– Стану послушной игрушкой в ваших руках? – Ироничный вопрос сына главного казначея не вызывает порицания у собеседников.
– Все мы чьи-то игрушки. – Тарип неожиданно смягчает суровость. Отеческим тоном перечисляет: – Богов, базилевсов, фил-родов, фиасов, кредиторов, гетерий, жён, гетер. – Потом уже совсем по-театральному выставляет руки в бока, с досадой, зло шипит: – Прости, забыл, ты же теперь друг базилевса Селевка, служишь преданно Сирии, печёшься о чуждых нам интересах, вон и товарищей из Маргианы привёл в гости к нам.
– Зачем нам твои нищие беглецы? – подхватывает Лаг. – Что нам проку с их бедствий? Десять тысяч голодных ртов! Ого-го! Сколько в день нужно мер муки на незваных гостей? Сулит постой сирийцев значительные убытки казне полиса.
– Наживу опасных врагов среди двора базилевса? – Поза Тарипа по достоинству оценена, лицо Аргея иронично-насмешливо.
– Наживёшь, конечно, наживёшь! Нашими стараниями ты их троекратно приумножишь, – не то угрозой, не то насмешкой возвращает Аргею Тарип.
– …врагов смертельных, жестокосердных, неумолимых, готовых растерзать тебя живьём, – подпевает с противоположного бока Лаг.
– Вы знали о моём возвращении? – Вопрос-утверждение Аргея магистратами игнорируется.
Беседа плавно течёт, журчит, накатывает и нисходит в давно проложенном русле из каменных валунов, совсем как горная речка рядом с дорогой.
– Но ты не испугаешься каких-то там… презренных трусов-менял? – сладкоголосо тянет Тарип.
– Разве потомок древнего македонского рода, друг базилевса Селевка, проксен Великой Сирии имеет право бояться? – уточняет через Аргея у Тарипа Лаг.

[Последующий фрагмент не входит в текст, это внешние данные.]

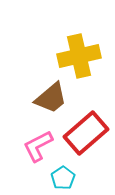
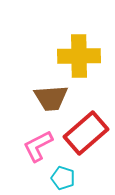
yellow cross: rotated 12 degrees clockwise
brown trapezoid: rotated 36 degrees clockwise
cyan pentagon: rotated 20 degrees counterclockwise
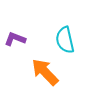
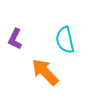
purple L-shape: rotated 85 degrees counterclockwise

– Герои будут любоваться твоими подвигами, – восторгается положением Аргея Тарип.
Двое магистратов хохочут. Смеётся негромко и Аргей.
– Не желаю быть куклой безвольной в чьих-то умелых руках. У меня воля своя, вам не подвластная, – шутливо отпевает ответ Тарипу Аргей. – И потому пойду я своей дорогой.

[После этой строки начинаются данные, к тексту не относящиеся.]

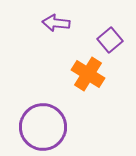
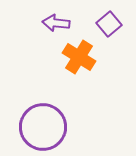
purple square: moved 1 px left, 16 px up
orange cross: moved 9 px left, 17 px up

– Как поступишь по-своему, не посоветовавшись с нами, – скалит весело зубы Лаг, – так ошибёшься, и ошибка та малая будет стоить тебе жизни.
– Лишишься головы в застенках Дерды. Твой высокий чин Сирии не спасёт тебя в Бактрии. – Тарип проводит ребром ладони по горлу. – Умрёшь, не поквитавшись за отца. А ты ведь прибыл к нам для мести.
– Но перед актом воли своей почиешь от голода, так-то! Серебра на пропитание базилевс Селевк тебе не выдал, – не ведает вежливости Лаг в беседе.
– На таких почётных условиях куклы бесправной-покорной соглашаюсь вступить я в… – Друг базилевса тянет задумчиво и иронично.
– …в заговор по свержению Евтидема Второго, – оглашает пресно-обыденным тоном Лаг.
– Обрёл ты судьбу, сын Ореста. – Тарип завершает «приглашение в мятежники» тоном серьёзным, основательным. – Судьба твоя и устремления наши отныне вместе.
Магистрат протягивает правую руку Аргею. На пальцах Тарипа золотые перстни с драгоценными камнями, на запястье руки позвякивают золотые браслеты, ажурное плетение колосьев, ветвей с цветами и плодами. Юноша скрепляет предложенное рукопожатие. Тарип и Лаг резко оглядываются на ошеломлённого Лисандра. Каллиграф нахлобучивает до бровей кавсию, поднимает правую руку в запоздалом приветствии.
– Принесём нерушимые клятвы на верность? – услужливо предлагает всем участникам беседы Лаг. Указывает руками на восток: – Светило восходит, Аполлон-спаситель свидетель.
Три дня спустя. Бактры
Поздним вечером, когда сумерки сгустились до темноты, стражники западных ворот столицы пропустили магистратов, Аргея, Лисандра и слуг в полис. К гостям магистратов у гегемонов стражи не возникло интереса, ибо влиятельные лица полиса описали незнакомцев как «проксенов Маргианы к буле Бактр», и потому положенного придирчивого досмотра ввозимой клади не учинилось. За воротами магистратов встречают ойкеты, их шестеро, все пешие, без лошадей. Рабы извещают господ о событиях, произошедших в их отсутствие. Известия малозначительны, большей частью деловые, из поместий в хоре.